━━━ Records supplied

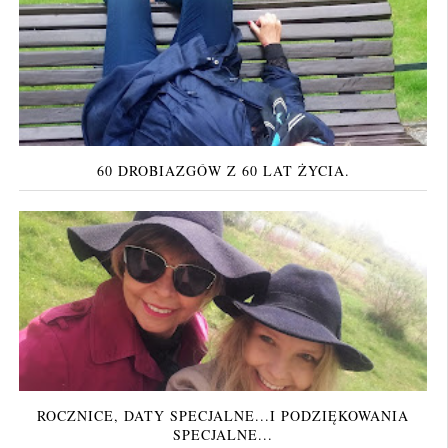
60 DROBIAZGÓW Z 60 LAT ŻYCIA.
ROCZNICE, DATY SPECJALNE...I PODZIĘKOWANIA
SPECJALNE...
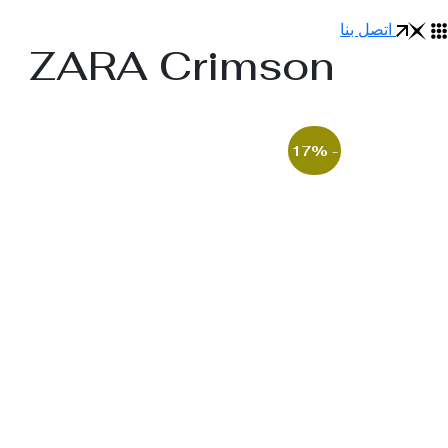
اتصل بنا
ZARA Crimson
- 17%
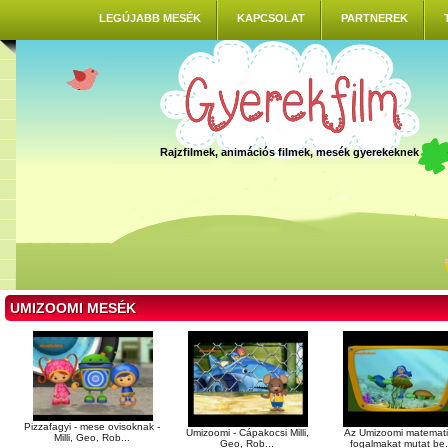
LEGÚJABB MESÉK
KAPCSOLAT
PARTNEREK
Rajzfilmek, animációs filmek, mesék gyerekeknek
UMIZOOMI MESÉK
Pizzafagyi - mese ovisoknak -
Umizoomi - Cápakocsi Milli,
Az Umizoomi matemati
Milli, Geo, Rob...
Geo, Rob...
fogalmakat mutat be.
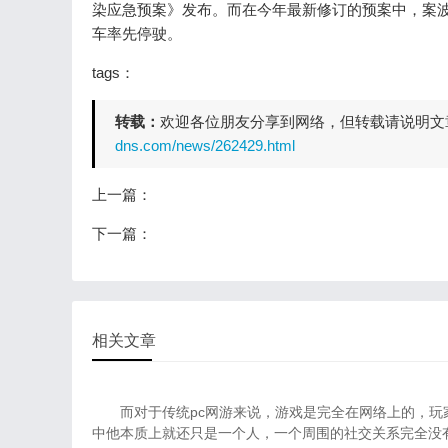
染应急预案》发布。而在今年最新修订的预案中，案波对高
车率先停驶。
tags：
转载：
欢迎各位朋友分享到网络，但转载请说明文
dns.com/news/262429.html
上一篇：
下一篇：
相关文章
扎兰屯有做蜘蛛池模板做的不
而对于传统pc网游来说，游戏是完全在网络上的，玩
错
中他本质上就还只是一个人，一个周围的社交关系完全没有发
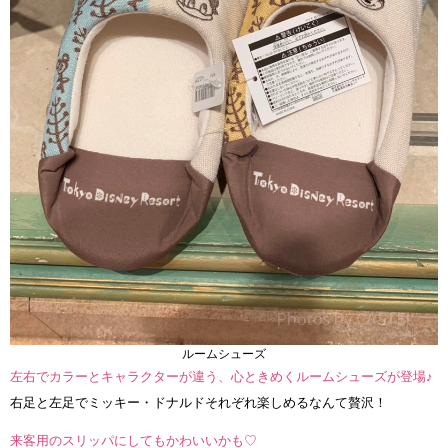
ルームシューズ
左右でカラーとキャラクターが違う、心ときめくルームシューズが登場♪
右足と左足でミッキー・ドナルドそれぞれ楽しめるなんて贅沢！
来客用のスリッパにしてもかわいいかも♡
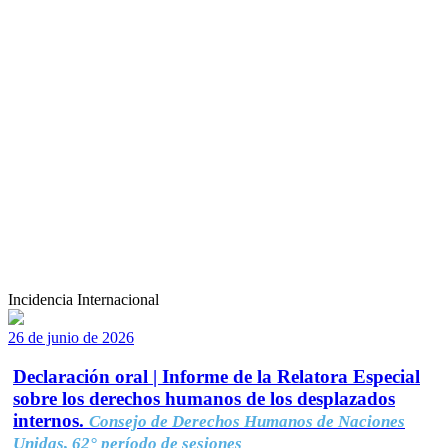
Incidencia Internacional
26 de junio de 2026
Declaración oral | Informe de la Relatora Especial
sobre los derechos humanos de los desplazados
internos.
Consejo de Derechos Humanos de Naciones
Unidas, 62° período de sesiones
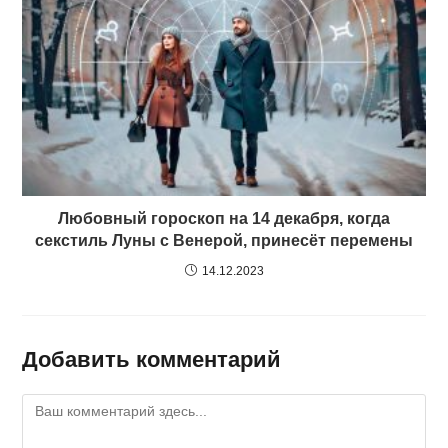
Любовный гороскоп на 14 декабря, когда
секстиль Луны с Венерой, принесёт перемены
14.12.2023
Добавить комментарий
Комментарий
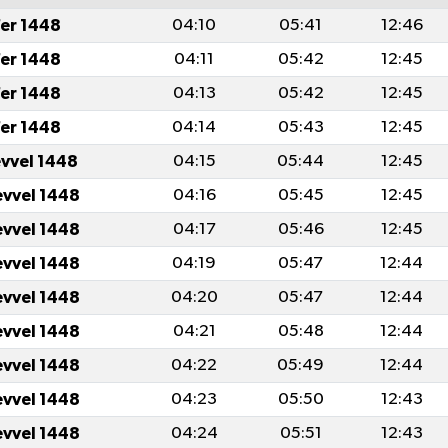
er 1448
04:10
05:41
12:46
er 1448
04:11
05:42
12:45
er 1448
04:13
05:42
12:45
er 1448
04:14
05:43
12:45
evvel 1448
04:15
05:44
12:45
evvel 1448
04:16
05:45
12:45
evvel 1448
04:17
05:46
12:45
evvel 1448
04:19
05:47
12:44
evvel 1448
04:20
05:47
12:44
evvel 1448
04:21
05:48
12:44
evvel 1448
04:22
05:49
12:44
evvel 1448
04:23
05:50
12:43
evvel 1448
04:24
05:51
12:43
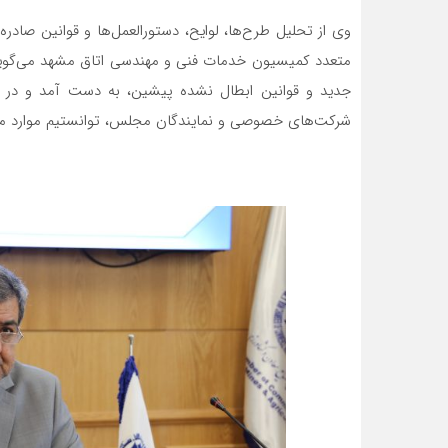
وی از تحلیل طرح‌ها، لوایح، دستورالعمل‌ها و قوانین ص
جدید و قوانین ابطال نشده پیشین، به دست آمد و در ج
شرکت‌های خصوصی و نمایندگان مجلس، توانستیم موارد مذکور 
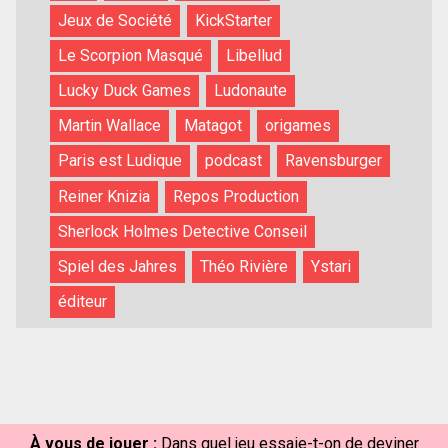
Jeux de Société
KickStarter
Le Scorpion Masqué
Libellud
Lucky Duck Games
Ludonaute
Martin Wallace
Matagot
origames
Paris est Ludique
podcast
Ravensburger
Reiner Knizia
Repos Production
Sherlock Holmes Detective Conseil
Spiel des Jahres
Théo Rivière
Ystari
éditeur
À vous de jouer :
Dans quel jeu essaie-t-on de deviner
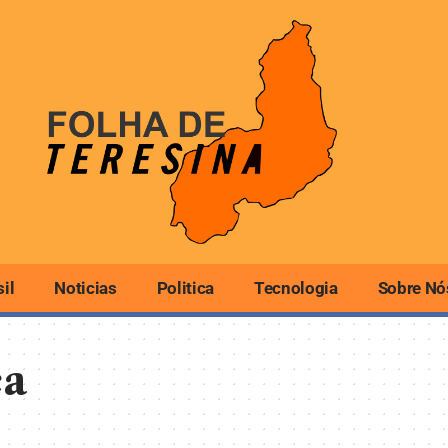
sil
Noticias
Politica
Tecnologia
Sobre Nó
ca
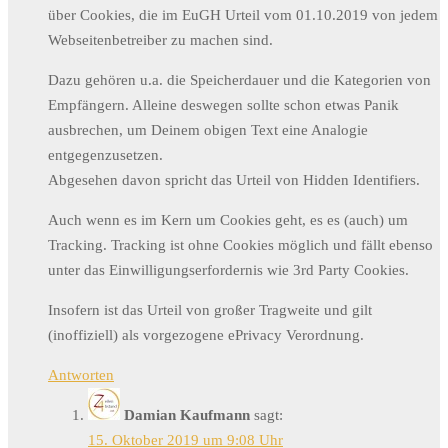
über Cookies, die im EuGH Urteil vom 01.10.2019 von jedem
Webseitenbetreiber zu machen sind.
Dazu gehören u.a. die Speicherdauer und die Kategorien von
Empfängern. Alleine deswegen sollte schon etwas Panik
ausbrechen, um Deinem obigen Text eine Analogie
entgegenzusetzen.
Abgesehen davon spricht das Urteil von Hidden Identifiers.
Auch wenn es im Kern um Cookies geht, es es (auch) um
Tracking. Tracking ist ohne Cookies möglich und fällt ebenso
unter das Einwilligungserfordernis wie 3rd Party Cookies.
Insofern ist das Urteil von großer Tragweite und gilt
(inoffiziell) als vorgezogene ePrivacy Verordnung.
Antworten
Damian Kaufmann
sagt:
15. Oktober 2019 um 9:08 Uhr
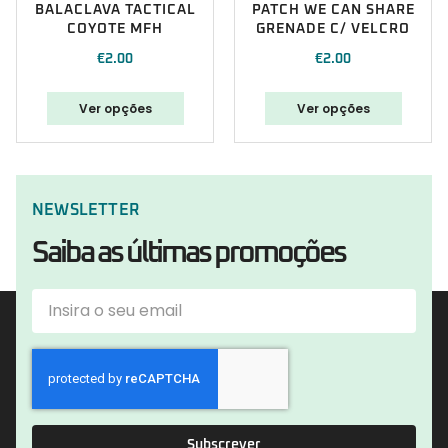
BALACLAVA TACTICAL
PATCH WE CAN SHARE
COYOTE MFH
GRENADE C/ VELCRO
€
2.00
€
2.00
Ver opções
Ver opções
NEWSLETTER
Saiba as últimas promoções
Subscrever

━━━━━━

• Action item:
Starting at the line with "Repos Production" and finishing at the line with "15. Oktober 2019 um 9:08 Uhr", copy the material above exactly, both lines included. Nothing else goes in, and no pictures.

• Answer for this exercise:
Repos Production
Sherlock Holmes Detective Conseil
Spiel des Jahres
Théo Rivière
Ystari
éditeur
À vous de jouer :
Dans quel jeu essaie-t-on de deviner
sil
Noticias
Politica
Tecnologia
Sobre Nó
ca
über Cookies, die im EuGH Urteil vom 01.10.2019 von jedem
Webseitenbetreiber zu machen sind.
Dazu gehören u.a. die Speicherdauer und die Kategorien von
Empfängern. Alleine deswegen sollte schon etwas Panik
ausbrechen, um Deinem obigen Text eine Analogie
entgegenzusetzen.
Abgesehen davon spricht das Urteil von Hidden Identifiers.
Auch wenn es im Kern um Cookies geht, es es (auch) um
Tracking. Tracking ist ohne Cookies möglich und fällt ebenso
unter das Einwilligungserfordernis wie 3rd Party Cookies.
Insofern ist das Urteil von großer Tragweite und gilt
(inoffiziell) als vorgezogene ePrivacy Verordnung.
Antworten
Damian Kaufmann
sagt:
15. Oktober 2019 um 9:08 Uhr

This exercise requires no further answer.